Deep Learning on Administrative Tabular Data: A Comparative Study
Conference
64th ISI World Statistics Congress
Format: IPS Paper
Keywords: administrative data, deep-learning, machine learning
Session: IPS 245 - The present and future of access to granular administrative data
Wednesday 19 July 2 p.m. - 3:40 p.m. (Canada/Eastern)
Abstract
Deep learning has traditionally been applied to perform analytics on large unstructured data such as videos, audio, images, and text. Initially, deep learning research on tabular data was not performed much, as the fixed structure inherent in tabular data was seen to negate the ability of deep learning techniques to elicit useful representation of tabular data. Recent advances in tabular deep learning have seen applications of the self-attention and transformer architecture as well as transfer learning which has improved the performance of deep learning on tabular data. Some of these approaches has improved on the results attained using traditional machine learning models such as gradient boosted trees for classification and regression tasks.
While these results are promising, the datasets used in these works were datasets which were typically used for bench-marking machine learning algorithms. This raises the question on how extensible the results would be if it were to be applied to administrative tabular data. To answer this question, we will curate a selection of administrative tabular datasets from open-sourced Malaysian administrative data. The curated dataset will be used to perform classification tasks using both traditional machine learning approaches as well as deep learning approaches. Classification is a machine learning technique which has been used to support policy decisions . As an evaluation, we will evaluate the results of the classification tasks as a measure of feature representation.

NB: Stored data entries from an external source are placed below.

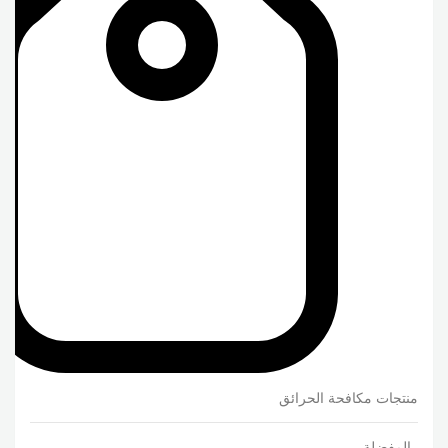
منتجات مكافحة الحرائق
المفضلة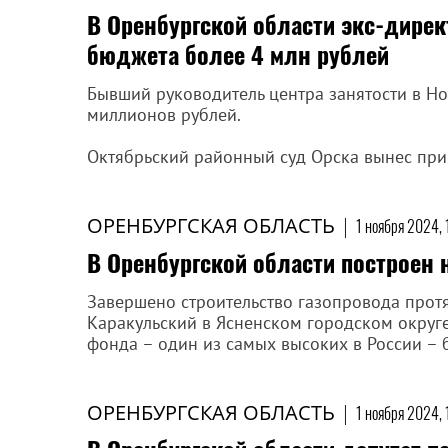
В Оренбургской области экс-дирек
бюджета более 4 млн рублей
Бывший руководитель центра занятости в Н
миллионов рублей.
Октябрьский районный суд Орска вынес приг
ОРЕНБУРГСКАЯ ОБЛАСТЬ
|
1 ноября 2024, 
В Оренбургской области построен
Завершено строительство газопровода прот
Каракульский в Ясненском городском округ
фонда – один из самых высоких в России – 
ОРЕНБУРГСКАЯ ОБЛАСТЬ
|
1 ноября 2024, 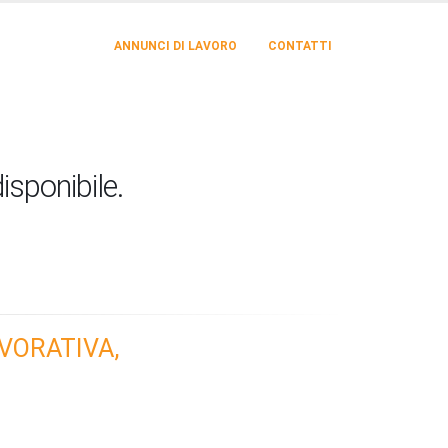
ANNUNCI DI LAVORO
CONTATTI
isponibile.
VORATIVA,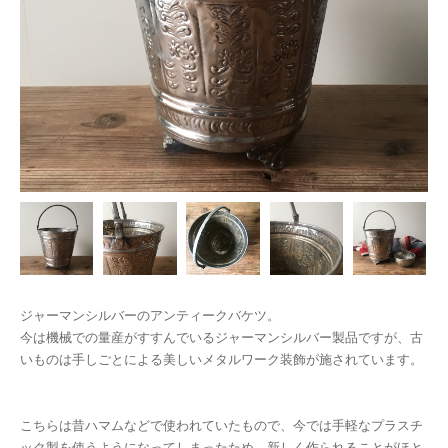
ジャーマンシルバーのアンティークバケツ。
今は機械での量産がすすんでいるジャーマンシルバー製品ですが、古
いものは手しごとによる美しいメタルワーク装飾が施されています。
こちらは昔ハマムなどで使われていたもので、今では手軽なプラスチ
ック製を使うようになってしまったため、新しく作られることがほと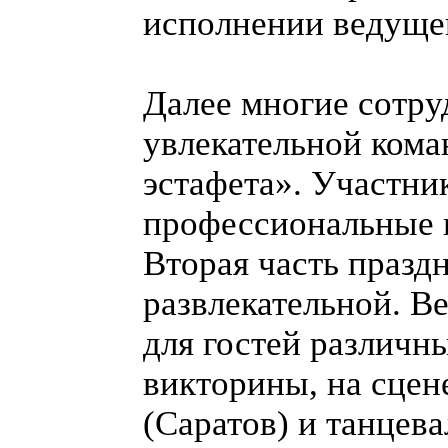
исполнении ведущег
Далее многие сотру
увлекательной ком
эстафета». Участни
профессиональные 
Вторая часть праздн
развлекательной. В
для гостей различн
викторины, на сцен
(Саратов) и танцева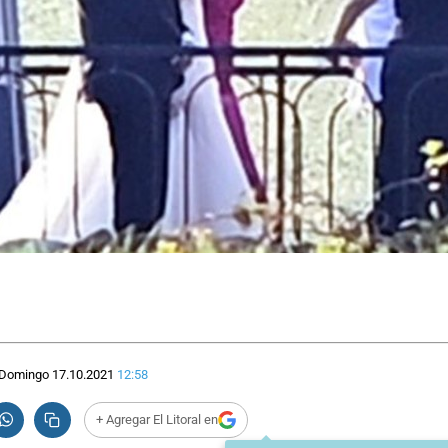
Domingo 17.10.2021
12:58
+ Agregar El Litoral en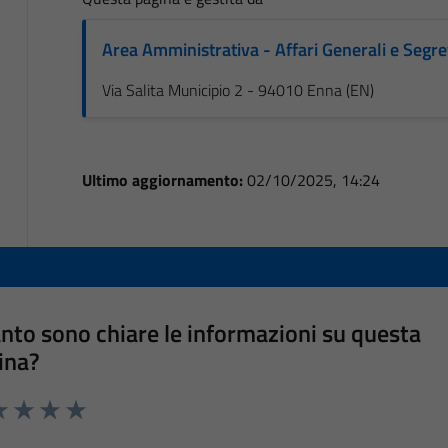
Area Amministrativa - Affari Generali e Segre
Via Salita Municipio 2 - 94010 Enna (EN)
Ultimo aggiornamento:
02/10/2025, 14:24
nto sono chiare le informazioni su questa
ina?
a 1 stelle su 5
luta 2 stelle su 5
Valuta 3 stelle su 5
Valuta 4 stelle su 5
Valuta 5 stelle su 5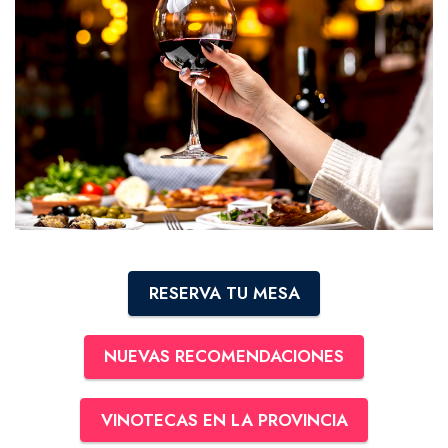
RESERVA TU MESA
NUEVAS RECOMENDACIONES
VINOTECAS EN LA PROVINCIA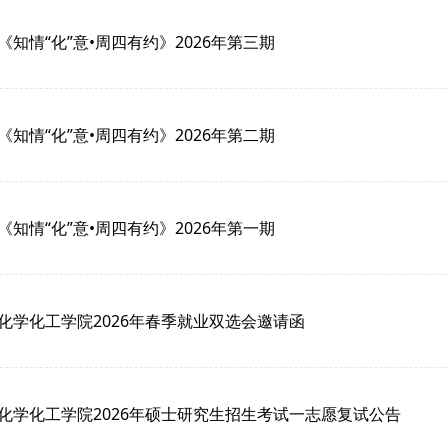
《知情“化”意•周四有约》2026年第三期
《知情“化”意•周四有约》2026年第二期
《知情“化”意•周四有约》2026年第一期
化学化工学院2026年春季就业双选会邀请函
化学化工学院2026年硕士研究生招生考试一志愿复试公告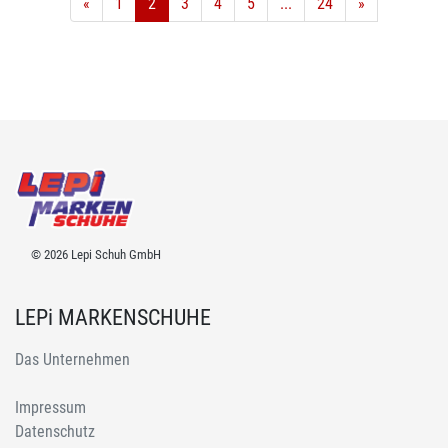
«
1
2
3
4
5
...
24
»
© 2026 Lepi Schuh GmbH
LEPi MARKENSCHUHE
Das Unternehmen
Impressum
Datenschutz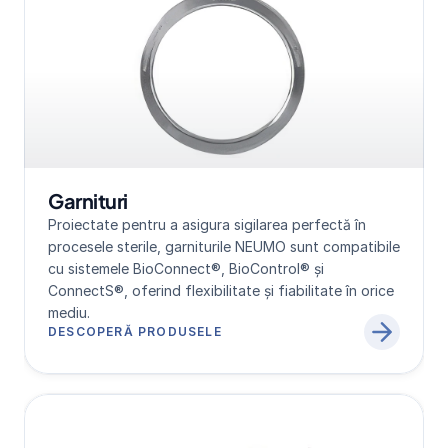
Garnituri
Proiectate pentru a asigura sigilarea perfectă în 
procesele sterile, garniturile NEUMO sunt compatibile 
cu sistemele BioConnect®, BioControl® și 
ConnectS®, oferind flexibilitate și fiabilitate în orice 
mediu.
DESCOPERĂ PRODUSELE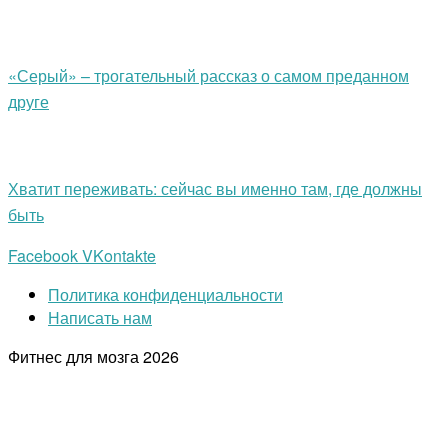
«Серый» – трогательный рассказ о самом преданном
друге
Хватит переживать: сейчас вы именно там, где должны
быть
Facebook
VKontakte
Политика конфиденциальности
Написать нам
Фитнес для мозга
2026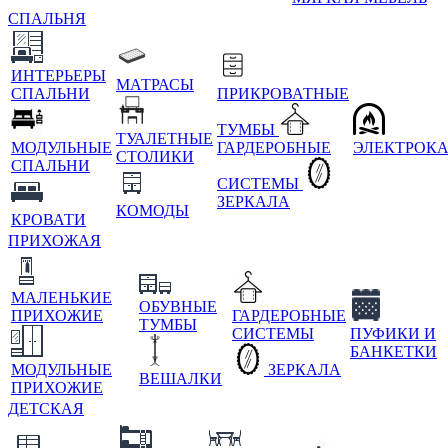
СПАЛЬНЯ
ИНТЕРЬЕРЫ
МАТРАСЫ
СПАЛЬНИ
ПРИКРОВАТНЫЕ
ТУМБЫ
ТУАЛЕТНЫЕ
МОДУЛЬНЫЕ
ГАРДЕРОБНЫЕ
ЭЛЕКТРОК
СТОЛИКИ
СПАЛЬНИ
СИСТЕМЫ
ЗЕРКАЛА
КОМОДЫ
КРОВАТИ
ПРИХОЖАЯ
МАЛЕНЬКИЕ
ОБУВНЫЕ
ПРИХОЖИЕ
ГАРДЕРОБНЫЕ
ТУМБЫ
СИСТЕМЫ
ПУФИКИ И
БАНКЕТКИ
МОДУЛЬНЫЕ
ЗЕРКАЛА
ВЕШАЛКИ
ПРИХОЖИЕ
ДЕТСКАЯ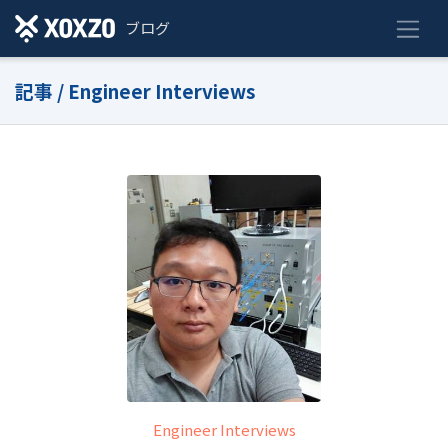
ブログ
記事 / Engineer Interviews
Engineer Interviews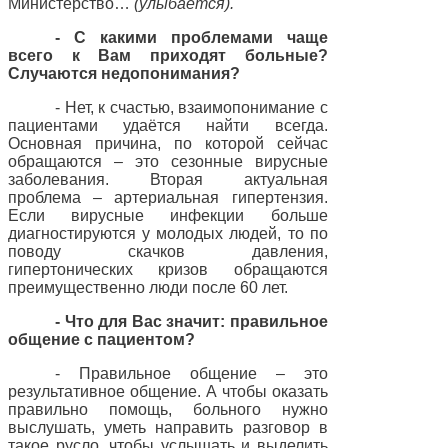
Министерство…
(улыбается).
- С какими проблемами чаще
всего к Вам приходят больные?
Случаются недопонимания?
- Нет, к счастью, взаимопонимание с
пациентами удаётся найти всегда.
Основная причина, по которой сейчас
обращаются – это сезонные вирусные
заболевания. Вторая актуальная
проблема – артериальная гипертензия.
Если вирусные инфекции больше
диагностируются у молодых людей, то по
поводу скачков давления,
гипертонических кризов обращаются
преимущественно люди после 60 лет.
- Что для Вас значит: правильное
общение с пациентом?
- Правильное общение – это
результативное общение. А чтобы оказать
правильно помощь, больного нужно
выслушать, уметь направить разговор в
такое русло, чтобы услышать и выделить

Feature representation is an important measure, as feature selection of administrative data by subject-matter-experts is a manual and laborious task. It is believed that automatic feature elicitation via deep learning approaches will reduce this dependency. The results of experiments conducted in this study have shown that deep learning tabular algorithms can achieve comparable results with optimised traditional machine learning when applied on open administrative data, without the need for extensive feature selection and feature engineering.